Introduction: The Scaling Challenge for Large Clusters
As Kubernetes clusters expand to accommodate tens of thousands of nodes, controllers that monitor high-cardinality resources—like Pods—often encounter a critical performance bottleneck. In a traditional setup, each replica of a horizontally scaled controller receives the entire event stream from the API server. This means every replica must deserialize, process, and then discard objects it doesn't manage, leading to wasted CPU, memory, and network resources. Scaling out the controller doesn't reduce per-replica overhead; it actually increases the total load because each new replica duplicates the same full stream.
Introducing Server-Side Sharded List and Watch
Kubernetes v1.36 introduces an alpha feature (KEP-5866) called server-side sharded list and watch. With this feature enabled, the API server filters events at the source, ensuring each controller replica receives only the slice of the resource collection it is responsible for. This fundamentally changes how controllers handle large-scale workloads, moving the filtering logic from the client side into the API server itself.
Why Client-Side Sharding Falls Short
Some controllers, such as kube-state-metrics, already support horizontal sharding. In this model, each replica is assigned a portion of the keyspace and discards objects that don't belong to it. While this approach works functionally, it doesn't reduce the volume of data flowing from the API server. The core issues include:
- N replicas × full event stream: Every replica deserializes and processes every event, then throws away what it doesn't need.
- Network bandwidth scales with replicas, not shard size: Each replica still receives the entire stream, so network usage grows linearly with the number of replicas.
- Wasted CPU deserialization: The CPU cycles spent on deserialization are entirely wasted for the discarded fraction of events.
Server-side sharding solves these problems by moving the filtering upstream into the API server. Each replica tells the API server which hash range it owns, and the API server only sends matching events.
How Server-Side Sharded List and Watch Works
Specifying a Shard with shardSelector
The feature adds a shardSelector field to ListOptions. Clients specify a hash range using the shardRange() function. For example:
shardRange(object.metadata.uid, '0x0000000000000000', '0x8000000000000000')
The API server computes a deterministic 64-bit FNV-1a hash of the specified field and returns only objects whose hash falls within the range [start, end). This applies to both list responses and watch event streams.

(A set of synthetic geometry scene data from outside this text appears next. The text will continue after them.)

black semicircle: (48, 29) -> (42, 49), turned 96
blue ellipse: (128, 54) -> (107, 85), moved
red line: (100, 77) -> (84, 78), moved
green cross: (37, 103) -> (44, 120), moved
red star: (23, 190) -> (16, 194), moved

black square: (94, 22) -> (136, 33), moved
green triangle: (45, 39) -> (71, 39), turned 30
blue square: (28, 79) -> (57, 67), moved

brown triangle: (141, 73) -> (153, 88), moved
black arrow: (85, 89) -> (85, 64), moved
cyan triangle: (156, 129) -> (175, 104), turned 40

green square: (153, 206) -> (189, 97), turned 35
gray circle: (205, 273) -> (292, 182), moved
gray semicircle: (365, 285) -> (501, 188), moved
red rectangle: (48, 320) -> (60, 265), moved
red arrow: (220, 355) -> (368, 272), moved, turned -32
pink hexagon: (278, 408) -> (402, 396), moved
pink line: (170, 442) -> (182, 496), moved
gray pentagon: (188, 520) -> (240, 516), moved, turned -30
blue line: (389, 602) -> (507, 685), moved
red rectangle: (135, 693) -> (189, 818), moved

Deterministic Hashing Across API Servers
The hash function produces the same result across all API server instances, making the feature safe to use in multi-replica API server deployments. Currently supported field paths are object.metadata.uid and object.metadata.namespace.
Using Sharded Watches in Controllers
Controllers typically use informers to list and watch resources. To shard the workload, each replica injects the shardSelector into the ListOptions used by its informers via WithTweakListOptions. Below is a Go code example demonstrating how to set this up:
import (
metav1 "k8s.io/apimachinery/pkg/apis/meta/v1"
"k8s.io/client-go/informers"
)
shardSelector := "shardRange(object.metadata.uid, '0x0000000000000000', '0x8000000000000000')"
factory := informers.NewSharedInformerFactoryWithOptions(client, resyncPeriod,
informers.WithTweakListOptions(func(opts *metav1.ListOptions) {
opts.ShardSelector = shardSelector
}),
)
For a 2-replica deployment, the selectors split the hash space in half. For example, Replica 0 might use the lower half of the hash space:
"shardRange(object.metadata.uid, '0x0000000000000000', '0x8000000000000000')"
Replica 1 would then cover the upper half to ensure complete coverage.
Benefits and Considerations
Server-side sharded list and watch offers several advantages:
- Reduced data volume: Each replica receives only the events it needs, cutting network and memory usage dramatically in large clusters.
- Linear scalability: Adding more replicas doesn't multiply the load on the API server; each replica pulls only its shard.
- Lower CPU overhead: No wasted deserialization of irrelevant objects, freeing CPU for actual processing.
However, as an alpha feature, it is subject to change and should be tested thoroughly before production use. Also, note that sharding is most effective for controllers that can evenly distribute objects across hash ranges, such as those monitoring Pods or other high-cardinality resources.
Conclusion
Server-side sharded list and watch represents a significant step forward in scaling Kubernetes controllers. By moving event filtering into the API server, it eliminates the inefficiencies of client-side sharding and enables truly horizontal scalability without wasted resources. As the feature matures, it will likely become a standard tool for operators managing large clusters. For more details, refer to the KEP-5866.